Ein Fachkräftemangel wäre wohl das einzige Motiv für die Politik in Deutschland, in bessere Bildung zu investieren, und insofern kein schlechtes Druckmittel. Viel bequemer, aber gleichwohl volkswirtschaftlich unsinnig ist es, die fehlenden Fachkräfte aus dem Ausland abwerben zu wollen. Dort fehlen sie dann, während hier erhebliche Teile der Bevölkerung mangels Qualifikation beschäftigungslos bleiben werden. Der unbequeme, aber zukunftsweisende Weg gegen Fachkräftemangel: Alle Kinder lernen Deutsch und gehen zur Schule, auch Ältere sind zur Weiterbildung bereit, und Arbeitgeber beschränken sich bei der Bewerberauswahl nicht länger auf maximal dreißigjährige Männer mit langer Berufserfahrung und dem Wunsch nach einer Fünfzigstundenwoche.

FRANK SCHNIEDER, Osnabrück

Abschied vom Jugendkult

■ betr: „Kontinent der Angst“, taz vom 27. 10. 10

Daniel Bax bekämpft ein populistisches Klischee – die „Überfremdung“ Europas durch Zuwanderung – mit einem anderen populistischen Klischee, der angeblich „drohenden Vergreisung des Kontinents“. Was ist eigentlich so schlimm an einer potenziell schrumpfenden Bevölkerung? Deutschland ist eines der am dichtesten besiedelten Gebiete der Erde. Bevölkerungswachstum, angeblich Voraussetzung für Wirtschaftswachstum, heißt auch: weitere CO2-Produktion, weitere Flächenvernutzung, weitere Bodenversiegelung etc. und damit Verschlechterung der Lebensqualität für alle. Der Tatsache, dass die Bevölkerung insgesamt älter wird, muss neben Einwanderung auch mit Strukturreformen begegnet werden.
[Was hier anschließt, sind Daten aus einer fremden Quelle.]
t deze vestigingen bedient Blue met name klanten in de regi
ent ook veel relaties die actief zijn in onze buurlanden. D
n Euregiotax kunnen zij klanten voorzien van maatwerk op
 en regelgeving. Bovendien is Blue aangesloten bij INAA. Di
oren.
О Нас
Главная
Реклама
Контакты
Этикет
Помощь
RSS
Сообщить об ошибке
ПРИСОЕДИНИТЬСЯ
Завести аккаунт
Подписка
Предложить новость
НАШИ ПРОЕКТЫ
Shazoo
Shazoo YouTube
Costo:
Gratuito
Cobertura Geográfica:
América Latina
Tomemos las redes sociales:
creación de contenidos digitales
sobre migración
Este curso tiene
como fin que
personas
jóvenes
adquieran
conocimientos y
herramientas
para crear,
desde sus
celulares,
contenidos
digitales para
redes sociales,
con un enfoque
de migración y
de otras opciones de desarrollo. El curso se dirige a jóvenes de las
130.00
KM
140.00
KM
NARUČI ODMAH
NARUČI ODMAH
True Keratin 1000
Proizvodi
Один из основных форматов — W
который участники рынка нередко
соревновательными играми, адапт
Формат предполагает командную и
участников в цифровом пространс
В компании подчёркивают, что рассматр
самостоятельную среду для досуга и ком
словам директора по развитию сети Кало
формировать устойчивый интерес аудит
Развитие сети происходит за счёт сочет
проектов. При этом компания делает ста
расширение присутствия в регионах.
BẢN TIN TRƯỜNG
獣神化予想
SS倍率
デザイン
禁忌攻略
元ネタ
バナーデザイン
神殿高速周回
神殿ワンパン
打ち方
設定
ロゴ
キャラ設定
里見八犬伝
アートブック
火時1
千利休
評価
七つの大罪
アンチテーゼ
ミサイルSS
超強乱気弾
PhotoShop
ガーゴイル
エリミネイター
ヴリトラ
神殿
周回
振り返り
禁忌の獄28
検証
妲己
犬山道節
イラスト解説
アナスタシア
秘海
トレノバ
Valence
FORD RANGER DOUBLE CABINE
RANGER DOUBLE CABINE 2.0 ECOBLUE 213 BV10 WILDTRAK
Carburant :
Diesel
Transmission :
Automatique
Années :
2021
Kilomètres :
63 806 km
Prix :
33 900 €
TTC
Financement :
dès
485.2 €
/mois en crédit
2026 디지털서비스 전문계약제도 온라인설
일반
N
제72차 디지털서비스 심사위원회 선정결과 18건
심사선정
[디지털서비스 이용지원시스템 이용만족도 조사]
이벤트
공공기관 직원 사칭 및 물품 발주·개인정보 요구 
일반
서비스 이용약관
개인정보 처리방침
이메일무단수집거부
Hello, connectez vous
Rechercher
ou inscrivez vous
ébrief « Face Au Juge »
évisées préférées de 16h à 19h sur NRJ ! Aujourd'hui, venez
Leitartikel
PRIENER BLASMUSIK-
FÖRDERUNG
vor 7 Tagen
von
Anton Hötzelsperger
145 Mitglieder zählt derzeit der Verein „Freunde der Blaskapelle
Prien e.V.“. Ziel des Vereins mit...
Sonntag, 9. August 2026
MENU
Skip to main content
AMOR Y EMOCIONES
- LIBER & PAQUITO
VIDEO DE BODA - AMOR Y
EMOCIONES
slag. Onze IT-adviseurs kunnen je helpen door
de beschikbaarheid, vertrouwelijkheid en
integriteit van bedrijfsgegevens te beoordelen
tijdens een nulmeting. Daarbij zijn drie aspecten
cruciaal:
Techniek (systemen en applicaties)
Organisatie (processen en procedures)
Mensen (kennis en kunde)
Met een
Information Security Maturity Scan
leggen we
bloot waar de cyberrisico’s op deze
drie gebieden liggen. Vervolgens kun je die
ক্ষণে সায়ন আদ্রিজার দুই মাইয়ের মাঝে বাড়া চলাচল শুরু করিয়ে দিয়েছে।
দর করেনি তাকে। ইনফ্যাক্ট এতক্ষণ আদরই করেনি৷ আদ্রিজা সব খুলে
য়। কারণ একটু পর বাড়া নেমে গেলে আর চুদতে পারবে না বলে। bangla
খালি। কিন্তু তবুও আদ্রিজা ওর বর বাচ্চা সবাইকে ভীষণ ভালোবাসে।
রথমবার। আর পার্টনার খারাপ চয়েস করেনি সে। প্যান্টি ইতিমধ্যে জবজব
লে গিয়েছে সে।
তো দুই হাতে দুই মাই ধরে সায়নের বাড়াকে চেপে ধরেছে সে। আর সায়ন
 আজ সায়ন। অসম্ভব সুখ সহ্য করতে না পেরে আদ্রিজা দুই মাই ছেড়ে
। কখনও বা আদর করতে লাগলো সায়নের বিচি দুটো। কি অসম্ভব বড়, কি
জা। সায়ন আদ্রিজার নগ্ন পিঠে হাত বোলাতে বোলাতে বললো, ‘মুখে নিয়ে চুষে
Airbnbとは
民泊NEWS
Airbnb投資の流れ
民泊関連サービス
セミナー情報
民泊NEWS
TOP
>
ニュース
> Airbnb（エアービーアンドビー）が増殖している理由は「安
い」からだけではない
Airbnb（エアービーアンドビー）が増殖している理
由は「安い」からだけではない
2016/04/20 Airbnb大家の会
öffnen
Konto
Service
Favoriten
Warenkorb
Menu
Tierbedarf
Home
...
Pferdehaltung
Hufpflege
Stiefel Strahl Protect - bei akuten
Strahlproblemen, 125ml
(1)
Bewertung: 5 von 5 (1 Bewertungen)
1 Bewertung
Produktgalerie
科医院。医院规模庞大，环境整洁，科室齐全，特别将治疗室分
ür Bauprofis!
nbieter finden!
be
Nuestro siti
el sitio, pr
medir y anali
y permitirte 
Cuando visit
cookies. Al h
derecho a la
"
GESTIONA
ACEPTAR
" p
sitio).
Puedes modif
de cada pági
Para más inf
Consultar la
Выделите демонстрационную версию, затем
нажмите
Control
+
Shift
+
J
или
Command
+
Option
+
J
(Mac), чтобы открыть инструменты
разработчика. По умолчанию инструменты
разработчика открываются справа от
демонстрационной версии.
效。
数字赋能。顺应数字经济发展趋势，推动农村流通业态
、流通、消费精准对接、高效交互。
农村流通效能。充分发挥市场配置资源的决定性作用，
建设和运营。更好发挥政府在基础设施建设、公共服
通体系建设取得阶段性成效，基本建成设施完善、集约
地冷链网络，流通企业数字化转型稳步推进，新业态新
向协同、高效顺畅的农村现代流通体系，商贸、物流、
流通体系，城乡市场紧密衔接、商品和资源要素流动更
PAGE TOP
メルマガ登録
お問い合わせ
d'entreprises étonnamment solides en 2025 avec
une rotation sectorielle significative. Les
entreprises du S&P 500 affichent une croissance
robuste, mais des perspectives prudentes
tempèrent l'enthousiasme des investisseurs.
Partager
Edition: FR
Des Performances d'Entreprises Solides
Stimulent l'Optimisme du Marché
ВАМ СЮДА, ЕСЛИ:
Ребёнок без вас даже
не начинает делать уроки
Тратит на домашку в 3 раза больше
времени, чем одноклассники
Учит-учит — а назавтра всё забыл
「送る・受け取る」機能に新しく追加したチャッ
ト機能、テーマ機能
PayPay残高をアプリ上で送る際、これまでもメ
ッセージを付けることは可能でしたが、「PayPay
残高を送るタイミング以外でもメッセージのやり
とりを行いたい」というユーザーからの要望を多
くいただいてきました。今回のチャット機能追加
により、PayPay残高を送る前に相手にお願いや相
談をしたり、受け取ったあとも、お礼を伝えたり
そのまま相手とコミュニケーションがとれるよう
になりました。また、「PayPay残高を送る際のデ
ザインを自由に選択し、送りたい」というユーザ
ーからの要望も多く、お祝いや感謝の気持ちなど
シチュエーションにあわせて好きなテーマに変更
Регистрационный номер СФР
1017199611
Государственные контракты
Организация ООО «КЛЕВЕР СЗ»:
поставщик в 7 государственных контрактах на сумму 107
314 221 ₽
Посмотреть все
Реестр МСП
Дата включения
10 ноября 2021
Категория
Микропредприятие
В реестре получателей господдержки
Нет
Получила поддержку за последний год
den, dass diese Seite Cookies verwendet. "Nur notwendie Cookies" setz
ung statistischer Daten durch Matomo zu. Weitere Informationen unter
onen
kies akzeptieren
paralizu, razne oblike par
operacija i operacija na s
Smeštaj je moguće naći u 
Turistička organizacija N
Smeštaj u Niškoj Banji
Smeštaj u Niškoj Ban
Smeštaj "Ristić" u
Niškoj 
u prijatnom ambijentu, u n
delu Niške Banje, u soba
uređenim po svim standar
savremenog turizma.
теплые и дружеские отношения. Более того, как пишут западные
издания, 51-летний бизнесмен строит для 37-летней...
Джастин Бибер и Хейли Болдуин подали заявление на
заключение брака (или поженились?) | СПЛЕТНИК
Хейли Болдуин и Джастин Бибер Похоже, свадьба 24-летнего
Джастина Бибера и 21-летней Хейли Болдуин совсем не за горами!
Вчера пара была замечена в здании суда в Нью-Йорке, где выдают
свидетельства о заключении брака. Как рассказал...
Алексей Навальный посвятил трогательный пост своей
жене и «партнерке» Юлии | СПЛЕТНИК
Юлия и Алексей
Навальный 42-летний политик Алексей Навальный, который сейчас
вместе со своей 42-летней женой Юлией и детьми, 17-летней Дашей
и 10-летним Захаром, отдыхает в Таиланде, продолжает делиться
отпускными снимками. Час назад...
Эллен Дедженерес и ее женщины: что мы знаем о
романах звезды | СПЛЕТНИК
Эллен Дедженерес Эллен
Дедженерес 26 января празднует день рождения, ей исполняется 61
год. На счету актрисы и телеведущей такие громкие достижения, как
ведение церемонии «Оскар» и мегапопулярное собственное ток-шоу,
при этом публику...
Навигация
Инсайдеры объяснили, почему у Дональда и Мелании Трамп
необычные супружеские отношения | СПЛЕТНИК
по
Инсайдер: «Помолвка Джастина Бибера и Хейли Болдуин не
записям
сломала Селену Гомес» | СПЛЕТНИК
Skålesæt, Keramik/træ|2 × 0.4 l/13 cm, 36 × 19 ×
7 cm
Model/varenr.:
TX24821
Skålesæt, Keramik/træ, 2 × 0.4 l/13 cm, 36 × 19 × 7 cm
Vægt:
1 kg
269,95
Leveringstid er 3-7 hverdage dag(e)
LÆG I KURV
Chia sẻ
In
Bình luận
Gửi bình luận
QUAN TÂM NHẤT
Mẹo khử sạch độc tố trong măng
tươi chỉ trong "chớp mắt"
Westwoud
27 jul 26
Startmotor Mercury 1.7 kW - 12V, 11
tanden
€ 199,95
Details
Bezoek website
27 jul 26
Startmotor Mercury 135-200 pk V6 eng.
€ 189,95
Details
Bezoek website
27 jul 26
Zum Beispiel indem wir uns vom Jugendkult auf dem Arbeitsmarkt verabschieden, ernsthaft das Bildungssystem umbauen und die gesetzliche Renten- und Krankenversicherung in eine Volksversicherung umwandeln, zu der alle beitragen. CLAUDIA PINL, Köln

Die Probleme unserer Zeit

■ betr.: „Kontinent der Angst“, taz vom 27. 10. 10

Behauptungen wie „Europa ist auf Einwanderer angewiesen“, sind beliebig und treffen nur zu, wenn alles so bleiben soll wie es ist, das heißt Europa bleibt reich und Afrika beispielsweise arm. Die These „ohne Bevölkerungswachstum kein Wirtschaftswachstum“ ist ebenso dümmlich wie banal. Wäre sie richtig, wäre sie noch lange nicht gerecht und würde auch „ökonomisch“ zu noch mehr Überbevölkerung führen. Apropos Überbevölkerung: ohnehin ein Thema, welches die taz nur mit heißen Fingern anfasst, weil diese ja vorwiegend von Armen und Unterdrückten in der Dritten Welt herbeigeführt wird. Die von Bax als Argumentationshilfe zu mehr Einwanderung gebrauchten sogenannten Demografen beschäftigten sich vor nicht allzu langer Zeit mehr mit Überbevölkerung als mit Bevölkerungsrückgang in Europa – nur eben nicht in der taz.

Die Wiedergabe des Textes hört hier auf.